Time Varying Overdispersed Poisson Process

KyleJCaron · August 21, 2020, 9:06pm

I’m getting the following error in my code:

TypeError: For compute_test_value, one input test value does not have the requested type.

The error when converting the test value to that variable type:
Wrong number of dimensions: expected 0, got 1 with shape (38994,).

Any ideas on how to get around this? Also any feedback on the approach would be appreciated!

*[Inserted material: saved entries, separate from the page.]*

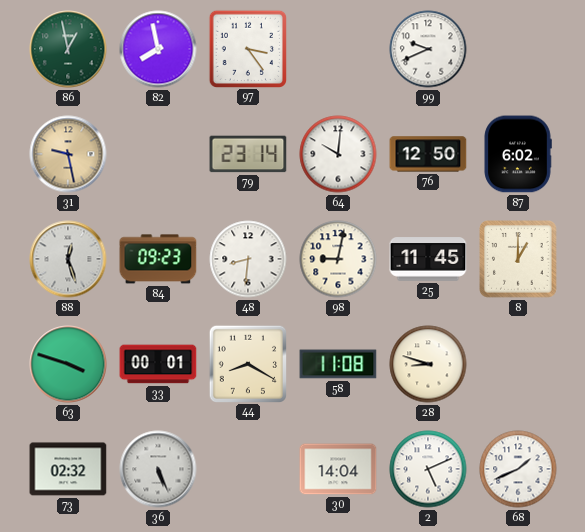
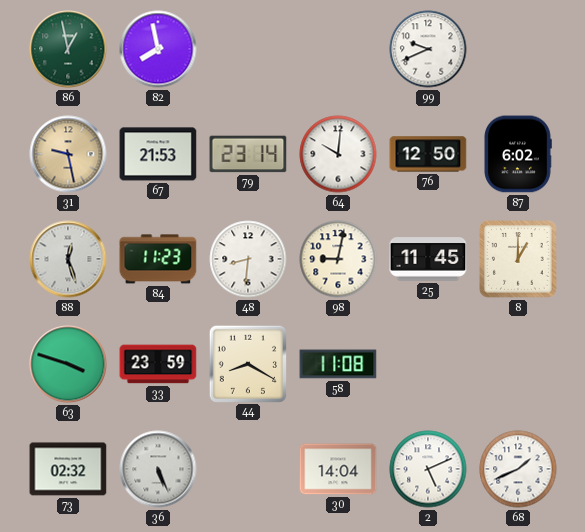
97: 3:24 -> none
67: none -> 21:53
84: 09:23 -> 11:23
33: 00:01 -> 23:59
28: 8:48 -> none
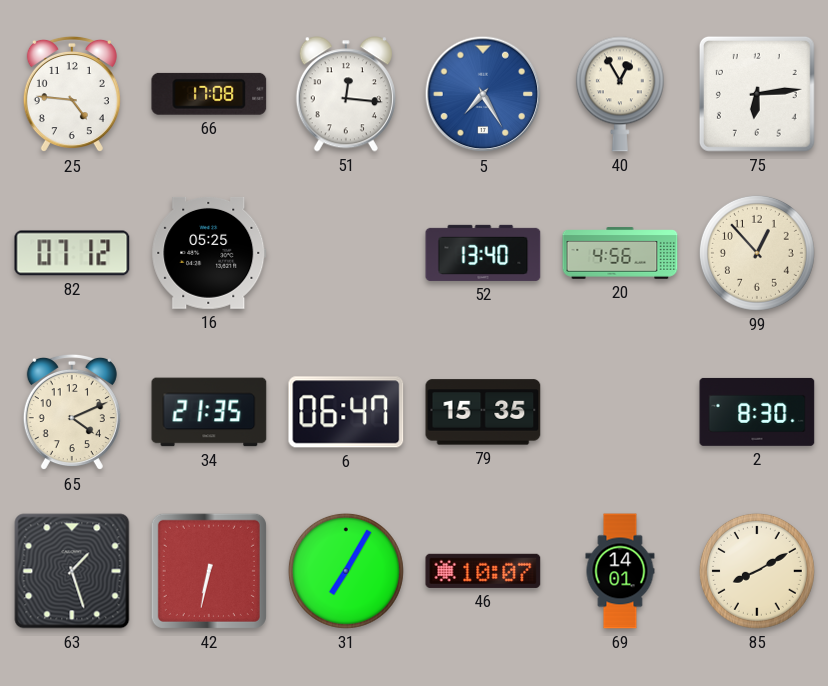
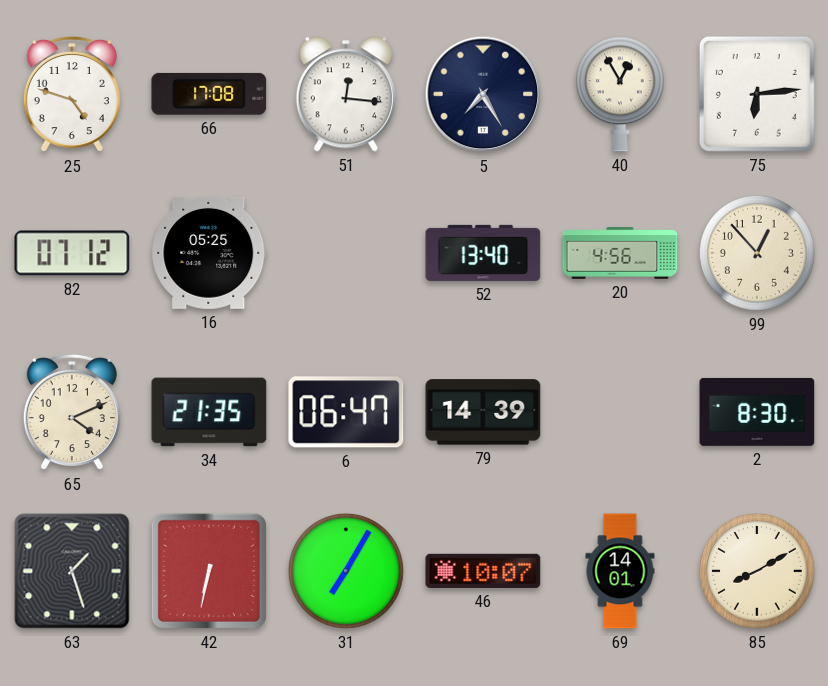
25: 4:46 -> 4:48
5 dial: blue -> navy
79: 15:35 -> 14:39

Borrowing alot of code here from Ritchie Vink’s blog

# Trend

def det_dot(a, b):
    """
    The theano dot product and NUTS sampler don't work with large matrices?
    
    :param a: (np matrix)
    :param b: (theano vector)
    """
    return (a * b[None, :]).sum(axis=-1)

def trend_model(m, t, n_changepoints=25, changepoints_prior_scale=0.05, 
                growth_prior_scale=5, changepoint_range=0.8):
    """
    The piecewise linear trend with changepoint implementation in PyMC3.
    :param m: (pm.Model)
    :param t: (np.array) MinMax scaled time.
    :param n_changepoints: (int) The number of changepoints to model.
    :param changepoint_prior_scale: (flt/ None) The scale of the Laplace prior on the delta vector.
                                    If None, a hierarchical prior is set.
    :param growth_prior_scale: (flt) The standard deviation of the prior on the growth.
    :param changepoint_range: (flt) Proportion of history in which trend changepoints will be estimated. 
    :return g, A, s: (tt.vector, np.array, tt.vector)
    """
    s = np.linspace(0, changepoint_range * np.max(t), n_changepoints + 1)[1:]
    
    # * 1 casts the boolean to integers
    A = (t[:, None] > s) * 1

    with m:
        # initial growth
        k = pm.Normal('k', 0 , growth_prior_scale)
        
        if changepoints_prior_scale is None:
            changepoints_prior_scale = pm.Exponential('tau', 1.5)
        
        # rate of change
        delta = pm.Laplace('delta', 0, changepoints_prior_scale, shape=n_changepoints)
        # offset
        m = pm.Normal('m', 0, 5)
        gamma = -s * delta
        
        g = (k + det_dot(A, delta)) * t + (m + det_dot(A, gamma))
    return g, A, s


def det_trend(k, m, delta, t, s, A):
    return (k + np.dot(A, delta)) * t + (m + np.dot(A, (-s * delta)))

# Seasonality

def fourier_series(t, p=365.25, n=10):
    # 2 pi n / p
    x = 2 * np.pi * np.arange(1, n + 1) / p
    # 2 pi n / p * t
    x = x * t[:, None]
    x = np.concatenate((np.cos(x), np.sin(x)), axis=1)
    return x


def seasonality_model(m, df, period='yearly', seasonality_prior_scale=10):
    if period == 'yearly':
        n = 10
        # rescale the period, as t is also scaled
        p = 365.25 / (df['ds'].max() - df['ds'].min()).days
    elif period == 'weekly':
        n = 3
        # rescale the period, as t is also scaled
        p = 7 / (df['ds'].max() - df['ds'].min()).days
    else: # daily    
        n = 4
        # rescale the period, as t is also scaled
        p = 24 / (df['ds'].max() - df['ds'].min()).days
    
    x = fourier_series(df['t'], p, n)
    
    with m:
        beta = pm.Normal(f'beta_{period}', mu=0, sd=seasonality_prior_scale, shape=2 * n)
    
    return x, beta


import numpy as np
import pandas as pd
import scipy.stats as stats
import pymc3 as pm


def sim_data():
    ds = pd.date_range('2018-06-01 00:00:00', '2020-08-21 08:30:00',freq='1800S')
    monthly = dict(zip(range(12), [1.2, 0.4, 0.9, 1.25, 0.75, -0.5, 0.4, 0.1,-1.5, -1, -0.5, 1.25]))
    daily = dict(zip(range(7), [0.7, 1, 0.85, 0.1, -0.5, -1.35, -1]))
    hourly = dict(zip(range(24), [-2,-3.35,-4,-4.3, -5,-4.75,-4,-3.15,-1.3,0.35,2.2,3.4,3.65,3.8,3.9,3.85,3.2,2.2,1.6,1.45,1.55,1.65,0.75,-0.4]))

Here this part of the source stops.